We undertook an announced comprehensive inspection on Wednesday 30 March 2016. We gave the provider 48 hours’ notice of our intention to undertake an inspection. This was because the organisation provides a domiciliary care service and we needed to be sure that someone would be at the agency office that could assist us with the inspection. This service was registered by CQC on 12 October 2015 and this was the first inspection for this location.Able Carers York/Harrogate is registered to provide personal care for people with a range of varying needs including dementia, learning disabilities or autistic spectrum disorder, mental health, older people, physical disability, sensory impairment and younger people who live in their own homes.
At the time of our inspection, 76 people received a personal care service. The service provides domiciliary care and support services from the registered office location, on the outskirts of York.
The registered provider is required to have a registered manager in post and on the day of this inspection, there was a registered manager registered with the Care Quality Commission (CQC). A registered manager is a person who has registered with the CQC to manage the service. Like registered providers, they are “registered persons’. Registered persons have legal responsibility for meeting the requirements in the Health and Social Care Act 2008 and associated regulations about how the service is run.
People who used the service told us they felt safe and we found that care workers knew how to protect people from avoidable harm. Risk assessments and risk management plans were in place and they were regularly reviewed and updated in line with the person’s needs.
Accidents and incidents were appropriately investigated and recorded with clear details of investigations and actions taken to help prevent re-occurrence.
The registered provider had a robust recruitment process in place including sufficient checks to help ensure that the care workers recruited were considered suitable to work with vulnerable people. We saw care workers underwent an induction programme followed by a supervised introduction to people. People told us they received consistent care from care workers who they knew.

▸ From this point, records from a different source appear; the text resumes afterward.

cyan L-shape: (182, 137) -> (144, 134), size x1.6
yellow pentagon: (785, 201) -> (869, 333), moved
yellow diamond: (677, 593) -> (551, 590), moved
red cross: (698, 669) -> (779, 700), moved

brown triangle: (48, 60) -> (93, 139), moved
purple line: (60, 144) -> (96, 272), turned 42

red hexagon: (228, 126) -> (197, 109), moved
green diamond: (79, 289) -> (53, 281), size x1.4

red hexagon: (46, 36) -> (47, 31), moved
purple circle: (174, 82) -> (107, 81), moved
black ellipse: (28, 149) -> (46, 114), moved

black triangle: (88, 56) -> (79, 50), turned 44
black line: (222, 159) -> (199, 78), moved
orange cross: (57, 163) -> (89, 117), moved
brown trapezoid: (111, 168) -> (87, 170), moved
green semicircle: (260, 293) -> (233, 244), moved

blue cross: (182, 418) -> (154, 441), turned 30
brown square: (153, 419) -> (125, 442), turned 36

Where people required support with their medication this was provided appropriately. Risk assessments were completed and training provided to care workers to help them ensure that they followed the agency’s policies and procedures. Care plans included protocols for medicines, which were prescribed for people with specific conditions.
Care workers told us they felt well supported and we saw good communication and relationships between care workers, management, people who used the service and outside agencies such as the local authority and health workers.

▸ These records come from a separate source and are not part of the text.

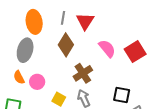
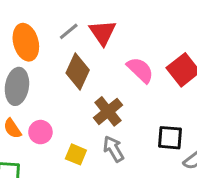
gray line: (63, 18) -> (69, 31), turned 48

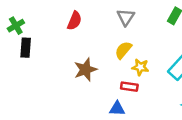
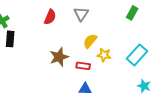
gray triangle: (126, 17) -> (81, 14), moved
red rectangle: (129, 87) -> (83, 66), moved

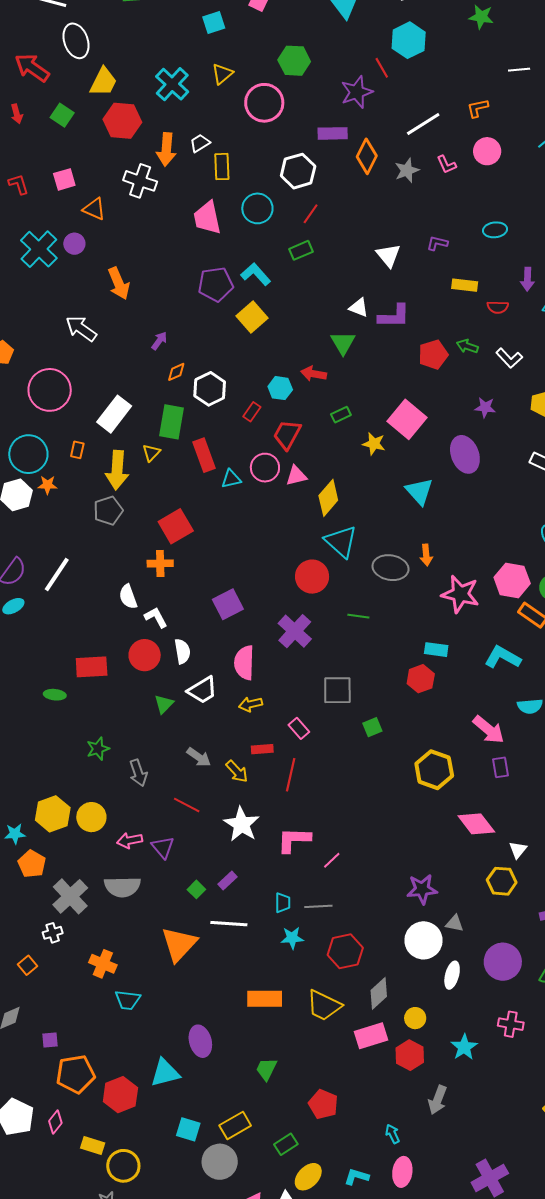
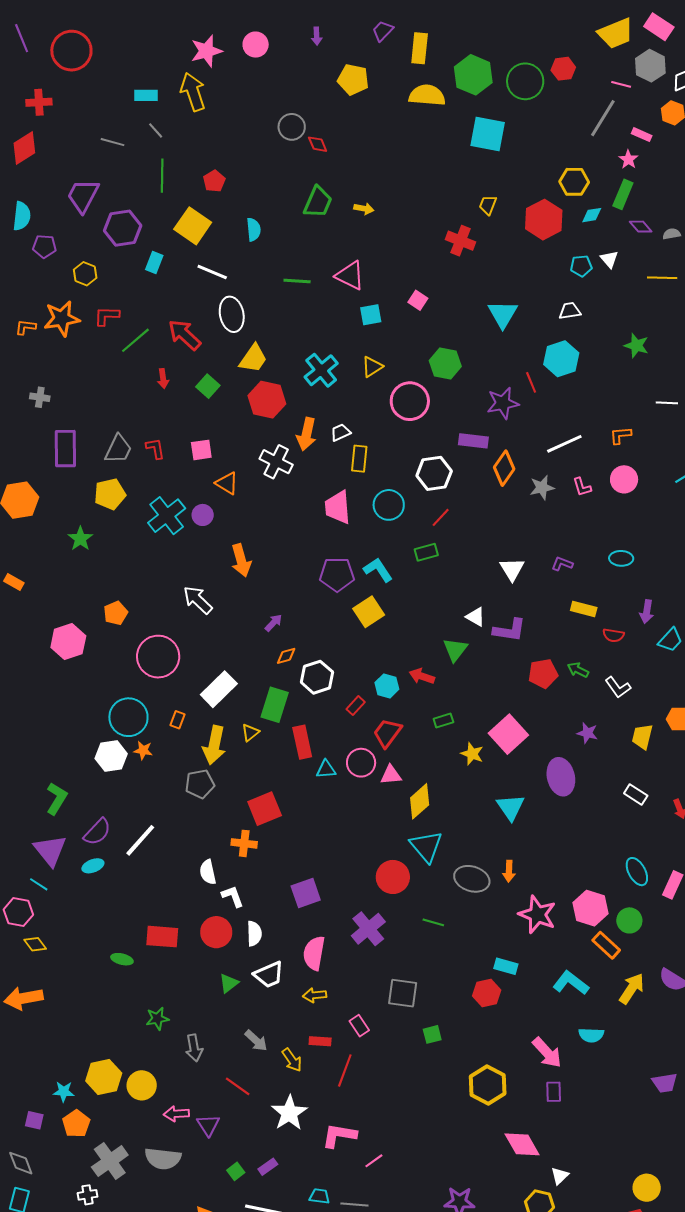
cyan trapezoid: (283, 903) -> (319, 1196), turned -90

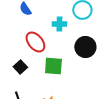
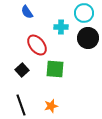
black circle: (85, 47) -> (88, 38), moved

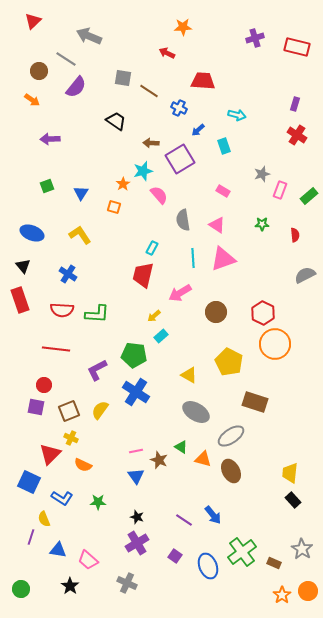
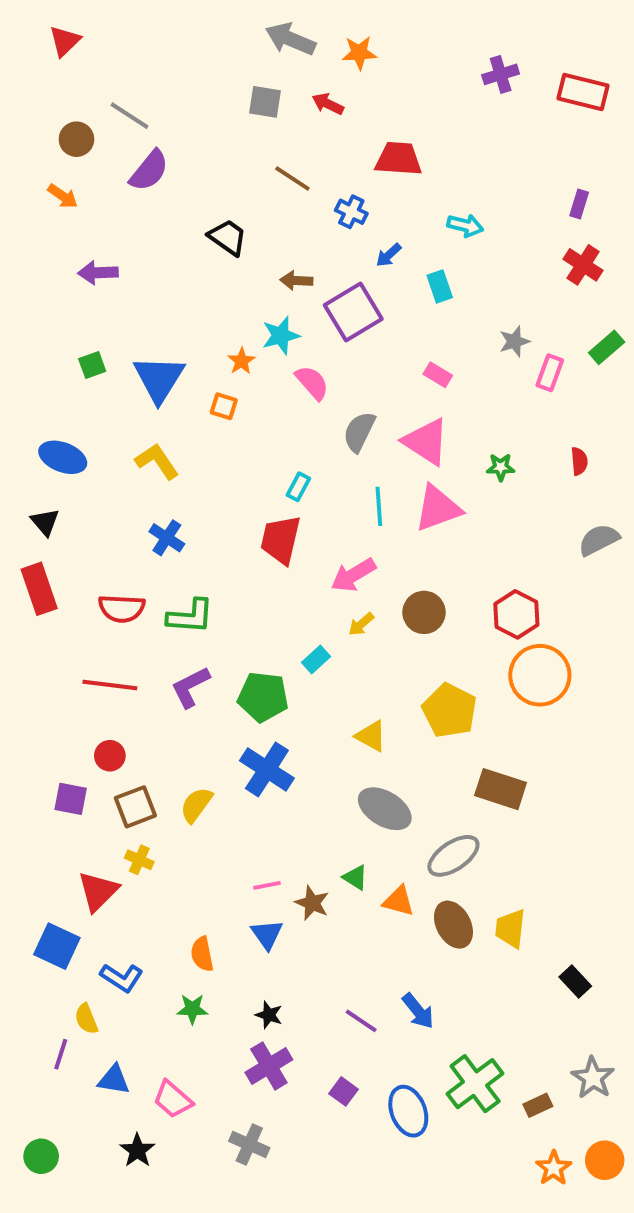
gray arrow: (89, 36) -> (290, 39), moved
gray square: (123, 78) -> (265, 102), moved
blue triangle: (81, 193) -> (159, 379), size x1.8
green rectangle: (309, 196) -> (607, 347), moved
gray semicircle: (183, 220) -> (359, 432), turned 35
green star: (262, 224) -> (501, 467), moved
pink triangle: (217, 225) -> (426, 442), size x1.5
blue cross: (68, 274) -> (167, 538), moved
yellow arrow: (154, 316) -> (361, 624), moved
purple L-shape: (97, 370) -> (190, 687), moved
red circle: (44, 385) -> (110, 756), moved
orange semicircle: (83, 465) -> (202, 954), moved, turned 54
yellow trapezoid: (290, 473) -> (510, 929), moved
green star: (98, 502) -> (192, 1009), moved
brown rectangle: (274, 563) -> (538, 1105), turned -48

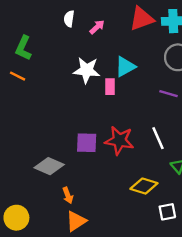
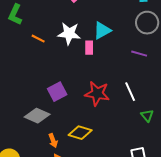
orange line: (18, 76) -> (38, 39), moved
purple square: (87, 143) -> (57, 92), moved, turned -30
yellow diamond: (144, 186) -> (80, 133), moved

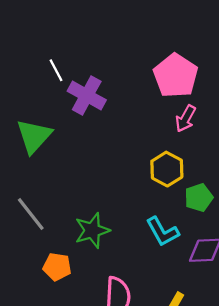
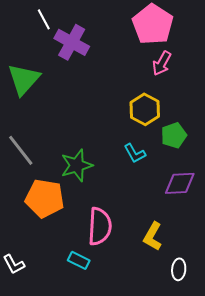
cyan L-shape: (162, 232) -> (135, 153), moved, size x0.7
orange pentagon: (57, 267) -> (45, 198), size x1.5

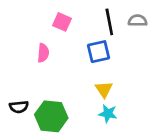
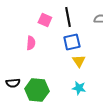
black line: (109, 22) -> (68, 17), moved
yellow triangle: (104, 89) -> (79, 61), moved

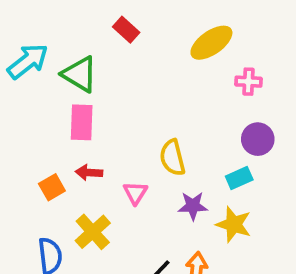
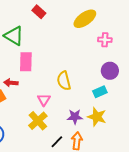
pink rectangle: (82, 122) -> (26, 62), moved
red arrow: (89, 172) -> (11, 83), moved
purple star: (193, 206) -> (75, 117), moved
yellow cross: (93, 232) -> (38, 121), moved

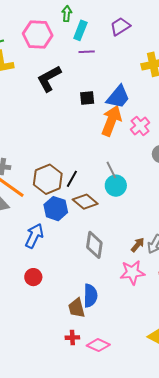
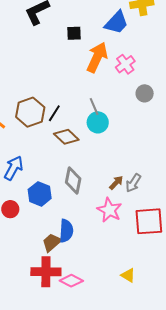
blue trapezoid: (118, 97) -> (117, 23), moved
blue hexagon: (56, 209) -> (40, 194), moved
pink star: (132, 272) -> (109, 210), turned 30
brown trapezoid: (77, 308) -> (52, 242), turned 60
red cross: (72, 338) -> (46, 272), size x2.0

The registered provider had a training plan in place and we saw that this was managed and recorded electronically to ensure that they had the up to date skills they needed to carry out their duties effectively. Competencies were annually reviewed. Training included safeguarding, moving and handling, medicine management and health and safety. Person centred training was provided for care workers to meet people’s individual needs and included diabetes, dementia and Parkinson’s disease.

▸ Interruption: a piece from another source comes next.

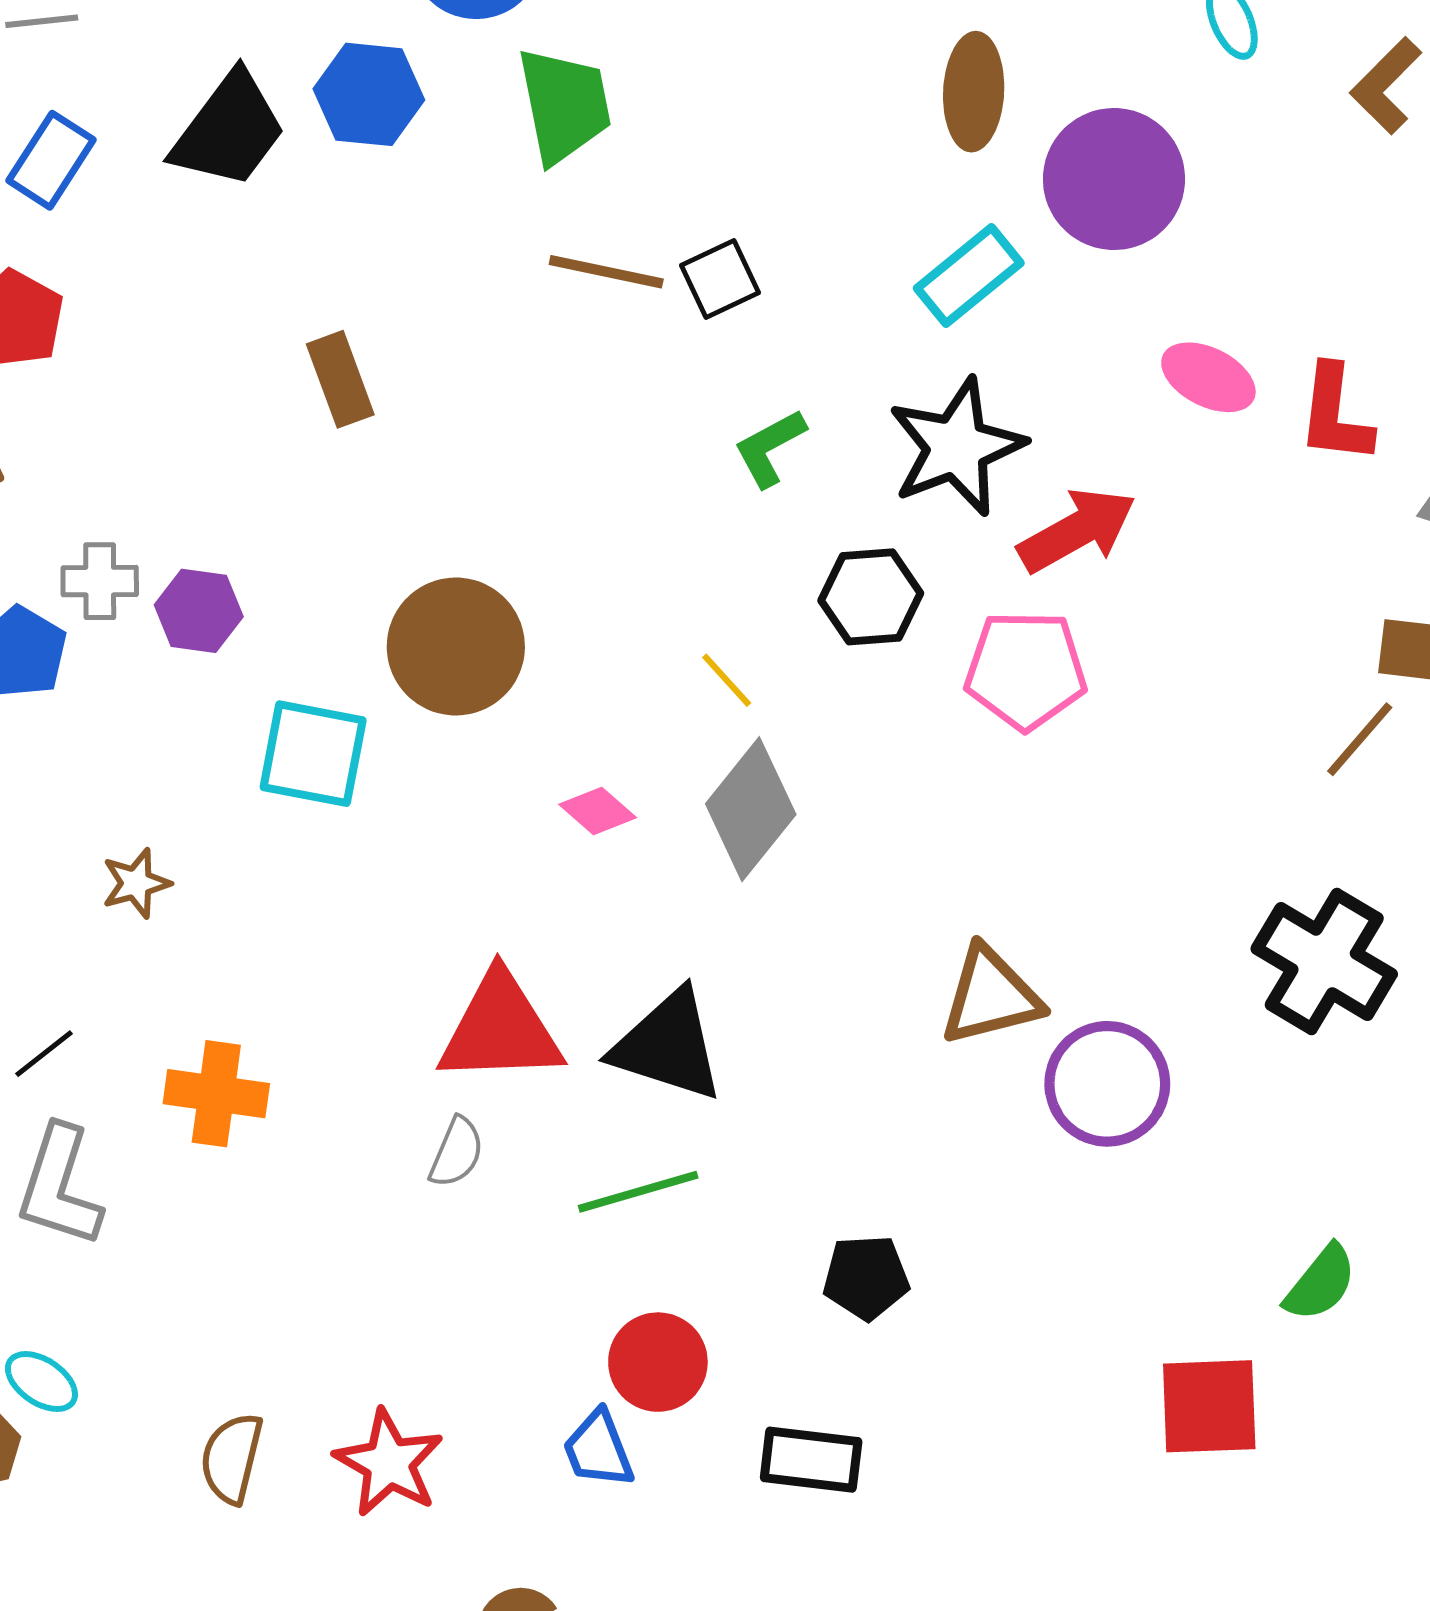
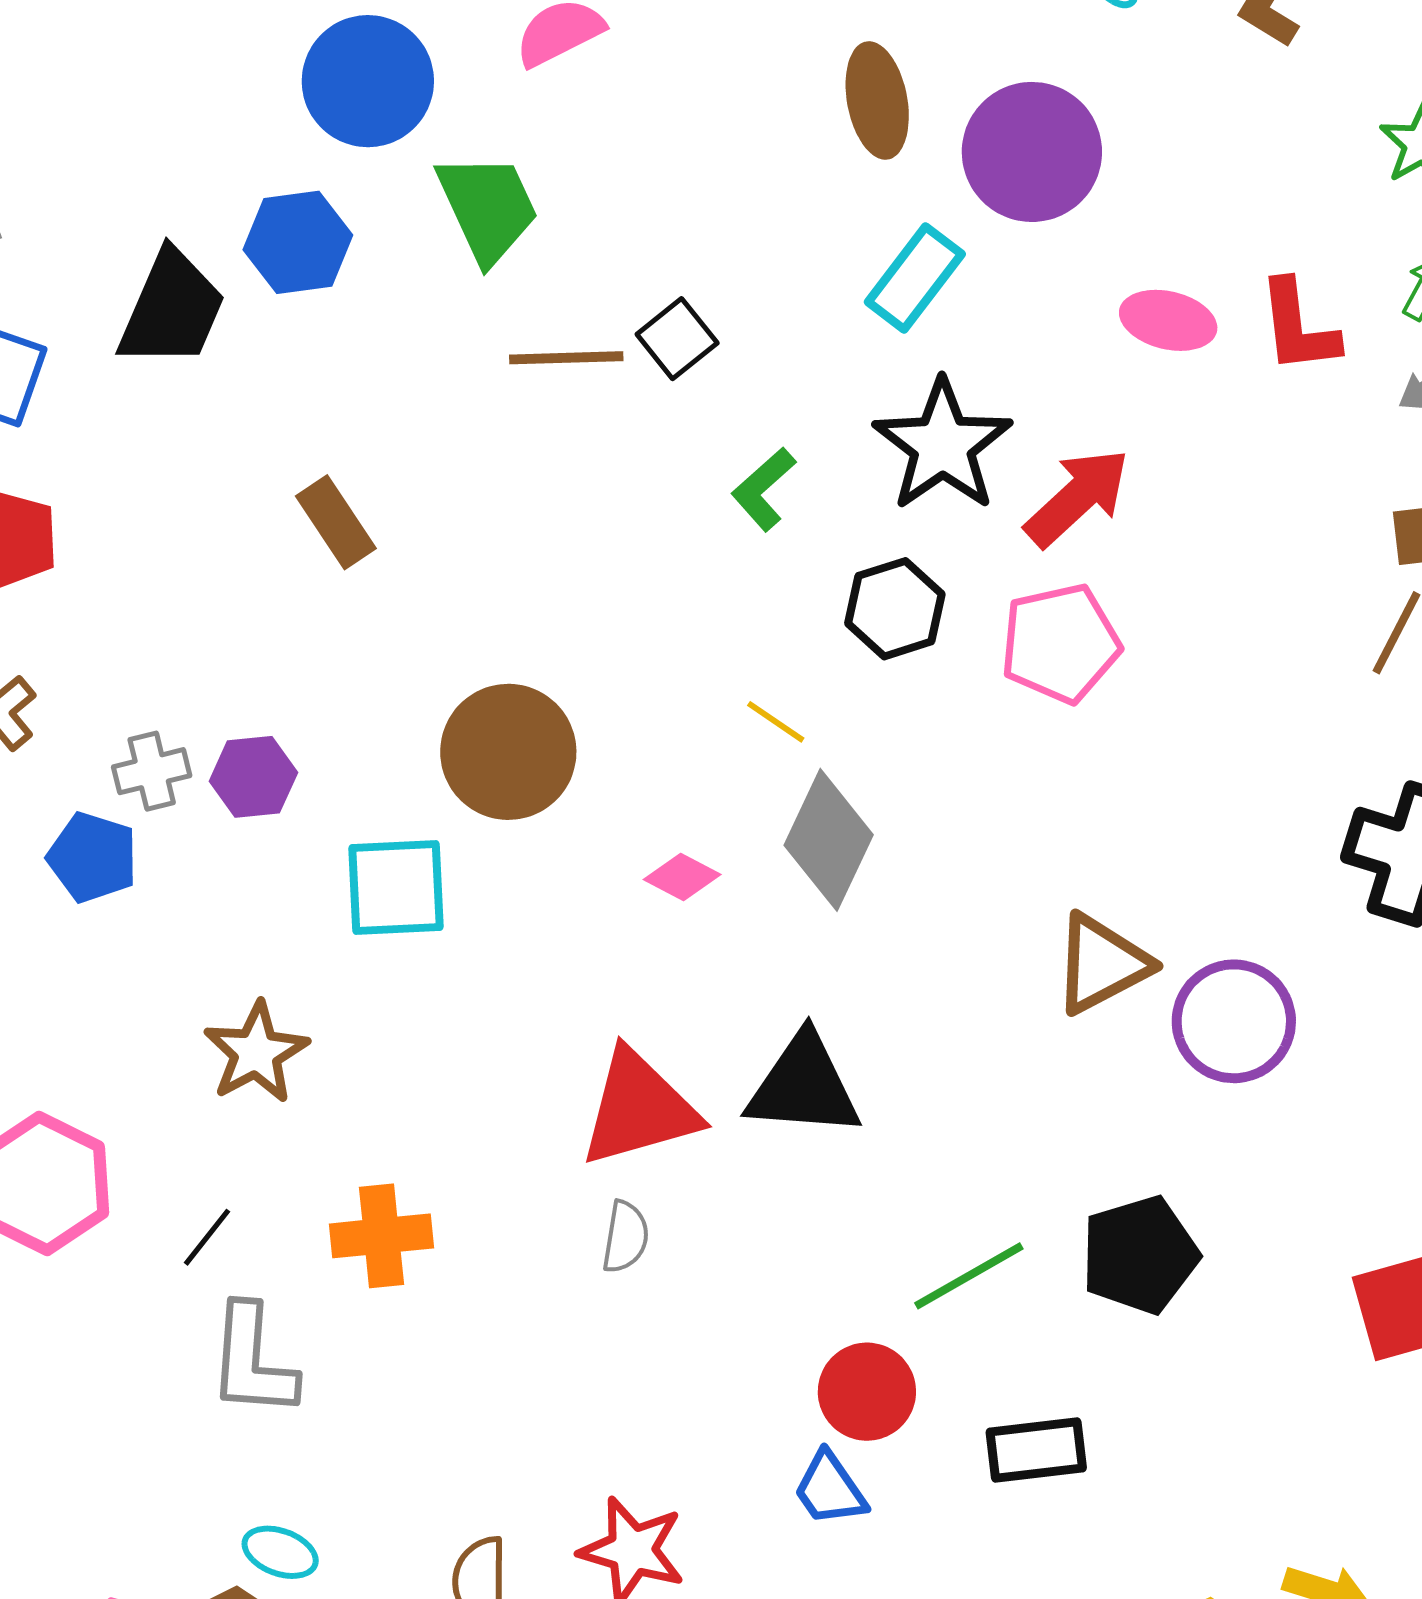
brown star: (136, 883) -> (256, 1053), size x1.5
green line: (638, 1192) -> (969, 1276), moved
black pentagon: (866, 1277) -> (1140, 1255), moved, size x1.4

Training was available for care workers in the Mental Capacity Act 2005 and the registered provider had a policy in place. Care workers had a basic understanding of the MCA and they understood the importance of people being supported to make decisions for themselves.
The registered manager told us care workers do not receive training in the Mental Health Act. They told us they refer any concerns or changes in people’s behaviour to the Community Mental Health Team (CMHT). They told us they were looking at further training for care workers in mental health awareness.
People received support with eating and drinking. Support was varied dependent on their individual circumstances. Appropriate professional advice was identified where necessary to ensure people’s health needs were supported.
People told us that the service was responsive to their needs. We saw that care plans were person centred and focused on the individual needs of the person being supported. They included peoples’ preferences, likes and dislikes. All of the people we spoke with confirmed that they had been involved in discussions regarding their care.
The registered provider had a compliments and complaints policy and procedure. People said they were confident in raising concerns. Each person was given a copy of the complaints procedure. People told us that complaints were listened to and resolved. Care workers told us they knew how to complain and that they were confident any complaints would be listened to and acted on.
We saw that the registered provider worked effectively with external agencies, other health, and social care professionals to provide consistent care to a high standard for people. This ensured that they were responsive to people’s changing needs.
New care workers had undertaken training in end of life care. The registered provider had a schedule of training planned for April 2016 so all care workers were able to support people with their wishes and preferences and ensure that people were treated with dignity, comfort and respect at the end of their life.
People and care workers we spoke with told us they thought highly of the management and told us they were happy with the way the service was managed. The registered manager understood how to meet the conditions of their registration with the Care Quality Commission (CQC).